There is no general common law duty to provide reasoned decisions. However, a recent Outer House judgment has served as a reminder that the basic principles applicable to the giving of reasons have developed to such an extent that it is now expected in most circumstances.
The Court of Session case saw United Co-Operative Limited seek judicial review of the National Appeal Panel for the Entry to the Pharmaceutical Lists. The petitioners own and manage a pharmacy in Lockerbie, Dumfriesshire. A newcomer, Dalston Pharmacy Limited, applied to the Dumfries and Galloway Health Board for inclusion in their Pharmaceutical List in respect of a proposed new pharmacy in Lockerbie. The Board granted the application. The petitioners appealed against that decision but the appeal was refused.
The petitioners sought to challenge the decision of the Panel to refuse their appeal on the basis that the Panel had failed to give adequate reasons. On the facts of the present case, the reasons given by the Panel were regarded as being adequate in the circumstances and as a result the petition was rejected.

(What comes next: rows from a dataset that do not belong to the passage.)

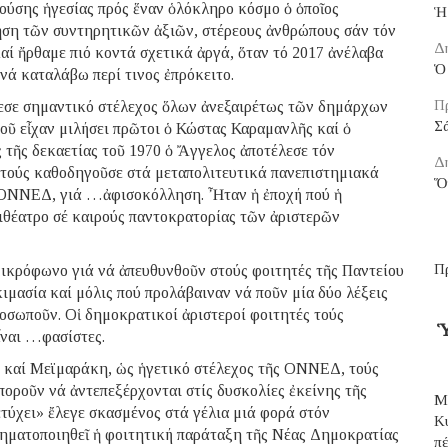
ρούσης ἡγεσίας πρός ἕναν ὁλόκληρο κόσμο ὁ ὁποῖος
Ἡ
ηση τῶν συντηρητικῶν ἀξιῶν, στέρεους ἀνθρώπους σάν τόν
Δ
αί ἤρθαμε πιό κοντά σχετικά ἀργά, ὅταν τό 2017 ἀνέλαβα
Ὁ 
νά καταλάβω περί τινος ἐπρόκειτο.
Π
λεσε σημαντικό στέλεχος ὅλων ἀνεξαιρέτως τῶν δημάρχων
Σ
ῦ εἶχαν μιλήσει πρῶτοι ὁ Κώστας Καραμανλῆς καί ὁ
ς τῆς δεκαετίας τοῦ 1970 ὁ Ἄγγελος ἀποτέλεσε τόν
Δ
ί τούς καθοδηγοῦσε στά μεταπολιτευτικά πανεπιστημιακά
Ὅ
ς ΟΝΝΕΔ, γιά …ἀφισοκόλληση. Ἦταν ἡ ἐποχή πού ἡ
φιθέατρο σέ καιρούς παντοκρατορίας τῶν ἀριστερῶν
Π
 μικρόφωνο γιά νά ἀπευθυνθοῦν στούς φοιτητές τῆς Παντείου
μασία καί μόλις πού προλάβαιναν νά ποῦν μία δύο λέξεις
ροσωποῦν. Οἱ δημοκρατικοί ἀριστεροί φοιτητές τούς
Ὑ
εἶναι …φασίστες.
 καί Μεϊμαράκη, ὡς ἡγετικό στέλεχος τῆς ΟΝΝΕΔ, τούς
ποροῦν νά ἀντεπεξέρχονται στίς δυσκολίες ἐκείνης τῆς
Μ
τύχει» ἔλεγε σκασμένος στά γέλια μιά φορά στόν
Κ
χηματοποιηθεῖ ἡ φοιτητική παράταξη τῆς Νέας Δημοκρατίας
π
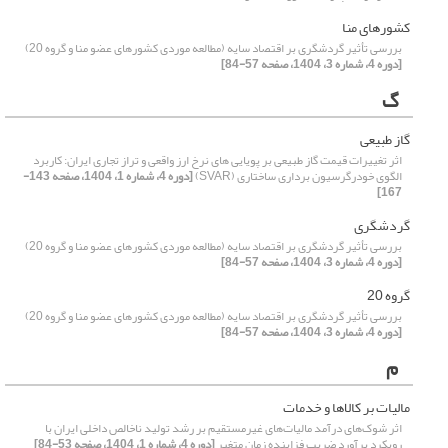
کشورهای منا
بررسی تأثیر گردشگری بر اقتصاد سایه (مطالعه موردی کشورهای عضو منا و گروه 20)
[دوره 4، شماره 3، 1404، صفحه 57-84]
گ
گاز طبیعی
اثر تغییرات قیمت گاز طبیعی بر پویایی های نرخ ارز واقعی و تراز تجاری ایران: کاربرد
الگوی خودرگرسیون برداری ساختاری (SVAR)
[دوره 4، شماره 1، 1404، صفحه 143-
167]
گردشگری
بررسی تأثیر گردشگری بر اقتصاد سایه (مطالعه موردی کشورهای عضو منا و گروه 20)
[دوره 4، شماره 3، 1404، صفحه 57-84]
گروه 20
بررسی تأثیر گردشگری بر اقتصاد سایه (مطالعه موردی کشورهای عضو منا و گروه 20)
[دوره 4، شماره 3، 1404، صفحه 57-84]
م
مالیات بر کالاها و خدمات
اثر شوک‌‌های درآمد مالیات‌های غیرمستقیم بر رشد تولید ناخالص داخلی ایران با
رویکرد برآورد ضریب فزاینده زمان متغیر
[دوره 4، شماره 1، 1404، صفحه 53-84]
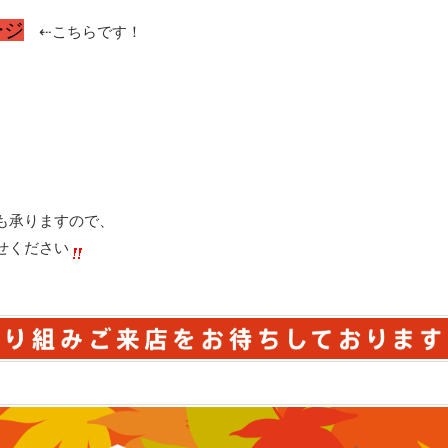
ージ
⇠こちらです！
も承りますので、
せください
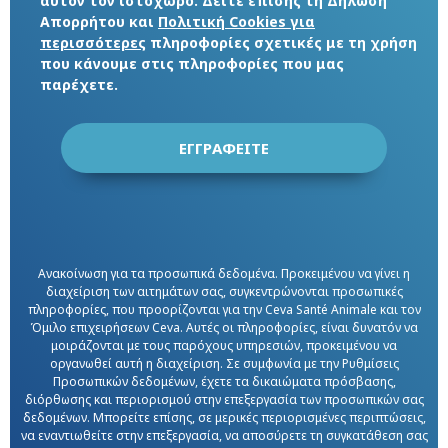
αυτόν τον ιστοχώρο. Δείτε επίσης τη Δήλωση
Απορρήτου και
Πολιτική Cookies για
περισσότερες
πληροφορίες σχετικές με τη χρήση
που κάνουμε στις πληροφορίες που μας
παρέχετε.
Ανακοίνωση για τα προσωπικά δεδομένα. Προκειμένου να γίνει η
διαχείριση των αιτημάτων σας, συγκεντρώνονται προσωπικές
πληροφορίες, που προορίζονται για την Ceva Santé Animale και τον
Όμιλο επιχειρήσεων Ceva. Αυτές οι πληροφορίες, είναι δυνατόν να
μοιράζονται με τους παρόχους υπηρεσιών, προκειμένου να
οργανωθεί αυτή η διαχείριση. Σε συμφωνία με την Ρυθμίσεις
Προσωπικών δεδομένων, έχετε τα δικαιώματα πρόσβασης,
διόρθωσης και περιορισμού στην επεξεργασία των προσωπικών σας
δεδομένων. Μπορείτε επίσης, σε μερικές περιορισμένες περιπτώσεις,
να εναντιωθείτε στην επεξεργασία, να αποσύρετε τη συγκατάθεση σας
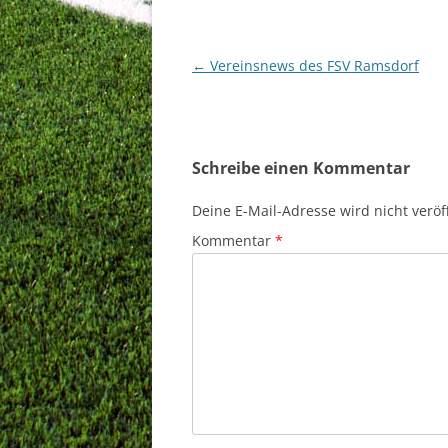
Beitragsnavigation
←
Vereinsnews des FSV Ramsdorf
Schreibe einen Kommentar
Deine E-Mail-Adresse wird nicht veröff
Kommentar
*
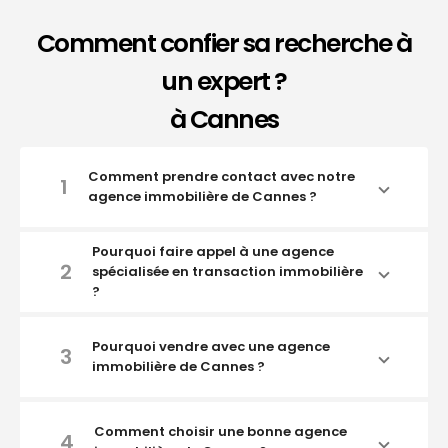
Comment confier sa recherche à
un expert ?
à Cannes
Comment prendre contact avec notre
1
agence immobilière de Cannes ?
Pourquoi faire appel à une agence
2
spécialisée en transaction immobilière
?
Pourquoi vendre avec une agence
3
immobilière de Cannes ?
Comment choisir une bonne agence
4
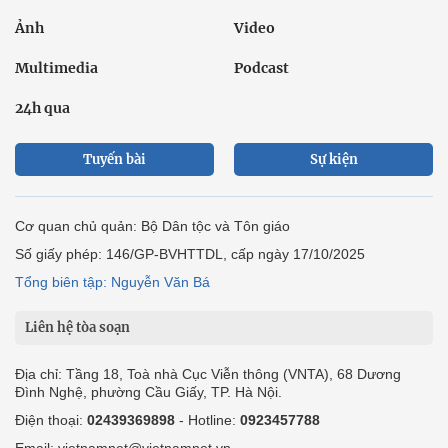
Ảnh
Video
Multimedia
Podcast
24h qua
Tuyến bài
Sự kiện
Cơ quan chủ quản: Bộ Dân tộc và Tôn giáo
Số giấy phép: 146/GP-BVHTTDL, cấp ngày 17/10/2025
Tổng biên tập: Nguyễn Văn Bá
Liên hệ tòa soạn
Địa chỉ: Tầng 18, Toà nhà Cục Viễn thông (VNTA), 68 Dương
Đình Nghệ, phường Cầu Giấy, TP. Hà Nội.
Điện thoại:
02439369898
- Hotline:
0923457788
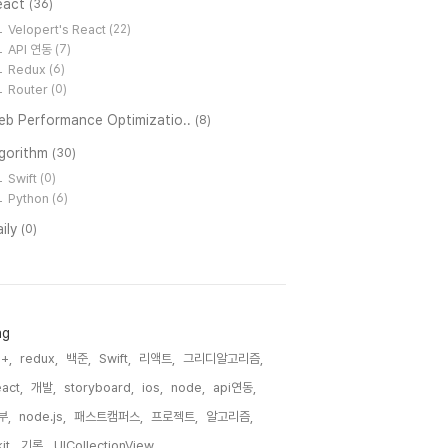
eact
(36)
Velopert's React
(22)
API 연동
(7)
Redux
(6)
Router
(0)
eb Performance Optimizatio..
(8)
lgorithm
(30)
Swift
(0)
Python
(6)
ily
(0)
ag
+,
redux,
백준,
Swift,
리액트,
그리디알고리즘,
act,
개발,
storyboard,
ios,
node,
api연동,
부,
node.js,
패스트캠퍼스,
프로젝트,
알고리즘,
it,
기록,
UICollectionView,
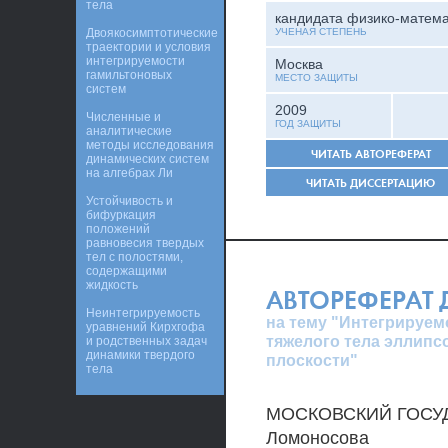
тела
кандидата физико-матема
Двоякосимптотические
УЧЕНАЯ СТЕПЕНЬ
траектории и условия
интегрируемости
Москва
гамильтоновых
МЕСТО ЗАЩИТЫ
систем
2009
Численные и
ГОД ЗАЩИТЫ
аналитические
методы исследования
ЧИТАТЬ АВТОРЕФЕРАТ
динамических систем
на алгебрах Ли
ЧИТАТЬ ДИССЕРТАЦИЮ
Устойчивость и
бифуркация
положений
равновесия твердых
тел с полостями,
содержащими
жидкость
АВТОРЕФЕРАТ
Неинтегрируемость
на тему "Интегрируем
уравнений Кирхгофа
тяжелого тела эллип
и родственных задач
динамики твердого
плоскости"
тела
МОСКОВСКИЙ ГОСУД
Ломоносова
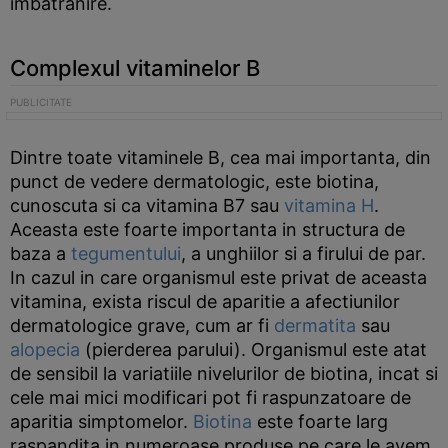
imbatranire.
Complexul vitaminelor B
Dintre toate vitaminele B, cea mai importanta, din
punct de vedere dermatologic, este biotina,
cunoscuta si ca vitamina B7 sau
vitamina H
.
Aceasta este foarte importanta in structura de
baza a
tegumentului
, a unghiilor si a firului de par.
In cazul in care organismul este privat de aceasta
vitamina, exista riscul de aparitie a afectiunilor
dermatologice grave, cum ar fi
dermatita
sau
alopecia
(pierderea parului). Organismul este atat
de sensibil la variatiile nivelurilor de biotina, incat si
cele mai mici modificari pot fi raspunzatoare de
aparitia simptomelor.
Biotina
este foarte larg
raspandita in numeroase produse pe care le avem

In the course of the Court of Session's judgment, given by Lord Glennie, the Court cited a passage from South Bucks District Council v Porter (No.2) as sufficiently outlining the basic principles of the duty to give reasons:
- The reasons given should be intelligible and they must be adequate, allowing the reader to understand why the matter was decided as it was and what conclusions were reached on the principal important issues.
- Reasons can be briefly stated; the degree of detail required depends on the nature of the issues falling for decision.
- The reasoning must not give rise to a lot of doubt as to whether the decision-maker erred in law, for example by misunderstanding some relevant policy or some other important matter or by failing to reach a rational decision on relevant grounds.
- The reasons need to deal with only the main issues in the dispute, not to every small consideration.
- Decision letters must be read in a straightforward manner, recognising that they are addressed to parties well aware of the issues involved and the arguments advanced.
More generally case law indicates that a challenge in judicial review based on a decision maker's failure to provide adequate reasons for their decision, will only succeed if the aggrieved party can satisfy the court that he has genuinely been substantially prejudiced by the failure to provide an adequately reasoned decision. Indeed the more important the nature of the individual's right or interest in question, the more likely it is that fairness will require reasons to be given (R v Secretary of State for the Home Department, ex p. Doody.).
So what is the importance of the duty to give adequate reasons? In some situations, if no reasons are provided to the disappointed party it becomes very difficult to launch an appeal or raise an action for judicial review on specific points. It is also important that we know whether or not the decision maker has asked himself the right questions in reaching a decision and has approached the matter in a rational way. Reasons allow us to discover if there has been an error of law. For many, the giving of reasons serves an important purpose, it ensures a greater degree of fairness in the decision making process. Being subject to a decision without any reasons being given seems contrary to natural justice.
A caveat does however exist; the interest of the complainant must be balanced against administrative efficiency and convenience. The duty to give reasons should not place too great a burden on the decision maker. However, the requirements of the duty are expanding in light of ECHR jurisprudence, as the requirement to give a reasoned decision is recognised as part of the right to fair trail under article 6(1) of the ECHR. It is likely, therefore, that the case law surrounding the duty to give reasons in the decision-making of public authorities will develop over time.